According to the OAS representation in Haiti, the successful completion of this program marks a significant step toward expanding the PNH’s training capacity and preparing a new generation of qualified instructors. The graduates of this course will now be responsible for training future classes of police officers, contributing to a more capable, standardized, and resilient police force.

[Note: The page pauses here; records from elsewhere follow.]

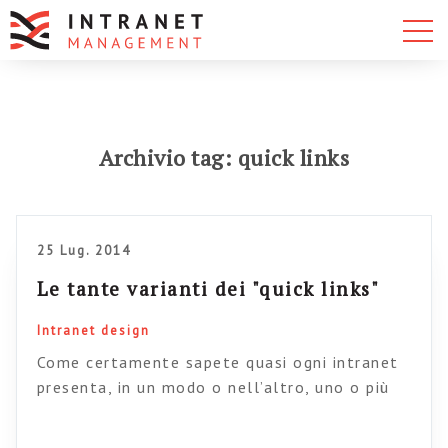
Archivio tag: quick links
25 Lug. 2014
Le tante varianti dei "quick links"
Intranet design
Come certamente sapete quasi ogni intranet
presenta, in un modo o nell’altro, uno o più
box di link rapidi in home page. E’ vero, non si
dovrebbe fare, (appesantisce la pagina e può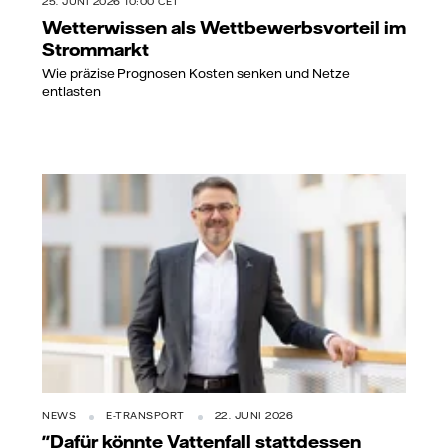
25. JUNI 2026 10:00 CET
Wetterwissen als Wettbewerbsvorteil im
Strommarkt
Wie präzise Prognosen Kosten senken und Netze
entlasten
NEWS
E-TRANSPORT
22. JUNI 2026
"Dafür könnte Vattenfall stattdessen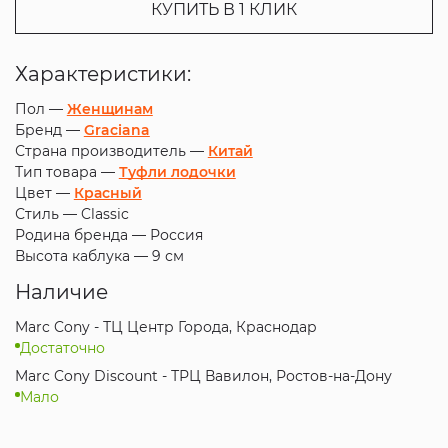
КУПИТЬ В 1 КЛИК
Характеристики:
Пол —
Женщинам
Бренд —
Graciana
Страна производитель —
Китай
Тип товара —
Туфли лодочки
Цвет —
Красный
Стиль —
Classic
Родина бренда —
Россия
Высота каблука —
9 см
Наличие
Marc Cony - ТЦ Центр Города, Краснодар
Достаточно
Marc Cony Discount - ТРЦ Вавилон, Ростов-на-Дону
Мало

International Security Developments in Haiti: November 11–18, 2025

Between November 11 and 18, 2025, developments surrounding the United Nations-authorized Gang Suppression Force (GSF) revealed a growing sense of urgency but little tangible progress in mobilizing the manpower and resources required to operationalize the mission. On November 16, a newly released UN report highlighted that gang control in Haiti is no longer confined to Port-au-Prince but is expanding into rural regions, deepening the complexity of the security crisis and raising immediate concerns regarding the scale and type of response the GSF will need to field. The report underscores the deteriorating conditions on the ground, where armed groups continue to consolidate territorial control at a pace that threatens to outstrip the international community’s ability to deploy an effective stabilization force. This expanding geographic footprint greatly increases the operational demands placed on the future GSF, which was originally conceptualized with a strong focus on the capital region.


Regional coordination efforts also featured prominently during this period. Although slightly outside the seven-day window, an OAS update published on November 5 shaped the context for the week by reaffirming the organization’s commitment to supporting UN Security Council Resolution 2793 and urging member states to submit nominations and formal contributions for the GSF. This alignment places the OAS in a central role in standardizing political support and operational guidelines for the mission. However, despite these structural advances, no new countries publicly pledged additional troops, police units, or specialized personnel during the November 11-18 timeframe. This continued absence of force commitments is notable given that the GSF’s mandate authorizes up to 5,500 personnel, a target that remains far from being met. Analysts continue to warn that the mission risks replicating past failures if the gap between authorized capacity and deployed capacity is not closed quickly.


The week also revealed the extent of the mission’s implementation challenges. While the mandate is robust in tasking the GSF with neutralizing, deterring, and containing heavily armed gangs, the force remains largely conceptual. Donor countries have not yet delivered comprehensive deployment timelines, personnel rosters, logistics packages, or funding levels required to operationalize the mission. No updates emerged regarding the establishment of forward operating bases, appointment of senior command staff, or development of a logistical backbone capable of sustaining a multinational deployment. At the same time, policy analysis released within the week reinforced concerns that the UN may be attempting to reinvent peacekeeping in Haiti without securing the foundational resources needed for success. With gang expansion accelerating and donor commitments stagnant, the operational window for meaningful intervention is narrowing. The coming period will be decisive: whether partners translate political will into concrete contributions or whether Haiti continues to face escalating violence while awaiting an international response that has yet to materialize.